CCBC drops plans for senior housing

Plan had drawn criticism from neighbors, politicians

February 26, 2005|By Joe Nawrozki and Lisa Goldberg | Joe Nawrozki and Lisa Goldberg,SUN STAFF

Pointing to the lack of support from community and political leaders, officials of the Community College of Baltimore County said yesterday that they have dropped plans to allow a private developer to build a senior housing complex on the Essex campus.

Mary C. DeLuca, a CCBC spokeswoman, said the board of trustees saw a "lack of external support in the surrounding communities and in government" and decided to eliminate the proposal, called CampusView. The $13.5 million facility would have been developed by Friends Care Inc.

Officials said in a release that board determined "it was in the best interest of the college and community to withdraw consideration at this time." The board was going to discuss the proposal at its meeting next month.

College officials hoped the complex would have intermingled students and seniors while bringing revenue to the college, which faces a $6 million deficit.

Over the past several weeks, the board received letters of concern about the plan from numerous community groups. Councilman Vincent J. Gardina also voiced his protest as college officials were exploring the leasing of a 5-acre lot on the campus' western corner for the proposed 133-unit housing complex for the elderly.

"It was a preposterous idea," Gardina said yesterday. "It would have taken prime athletic fields and, essentially, given that property to a developer.

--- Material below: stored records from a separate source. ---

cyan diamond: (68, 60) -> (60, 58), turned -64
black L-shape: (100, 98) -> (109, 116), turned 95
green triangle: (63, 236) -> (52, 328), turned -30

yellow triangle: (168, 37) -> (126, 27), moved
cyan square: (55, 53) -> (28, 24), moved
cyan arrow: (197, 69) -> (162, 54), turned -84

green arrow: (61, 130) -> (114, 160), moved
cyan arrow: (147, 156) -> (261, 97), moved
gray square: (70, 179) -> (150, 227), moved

"The fiscal impact," he said, "was tantamount to giving away prime real estate and that makes no sense for a college system with a $6 million deficit."

Dennis Eckard, president of the Perry Hall Improvement Association, said he was pleased about CCBC's decision. But, he said, "I hope they understand our real feeling, which is that this land was purchased for college use only.

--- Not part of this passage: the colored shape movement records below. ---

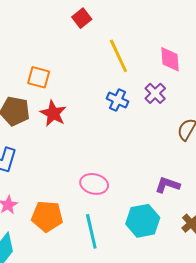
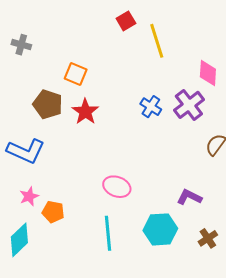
yellow line: (118, 56) -> (157, 41), moved
purple cross: (155, 93) -> (189, 105), size x1.4
orange pentagon: (47, 216) -> (53, 212), moved, size x0.7

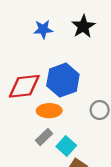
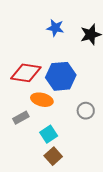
gray rectangle: (44, 137) -> (21, 118), moved

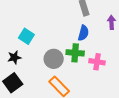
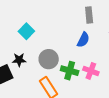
green cross: (75, 53) -> (70, 71), moved
black star: (14, 57) -> (19, 60), moved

"If they don't understand that," Eckard said, "then this is rather temporary."

Other community groups in Essex, Middle River and Oliver Beach wrote letters to the board protesting the plan.

Several years ago, a similar proposal at CCBC's Dundalk campus was dropped after community outcry.

The president of the board, Francis X. Kelly, indicated this week that the senior housing proposal faced an uphill battle. The decision to shelve the Essex project came in the same week as the resignation of CCBC Chancellor Irving Pressley McPhail.

The CCBC system will also likely lose Kelly, who has been nominated for the University of Maryland Board of Regents.

About 70,000 full- and part-time students attend classes at the CCBC system's three campuses and learning centers.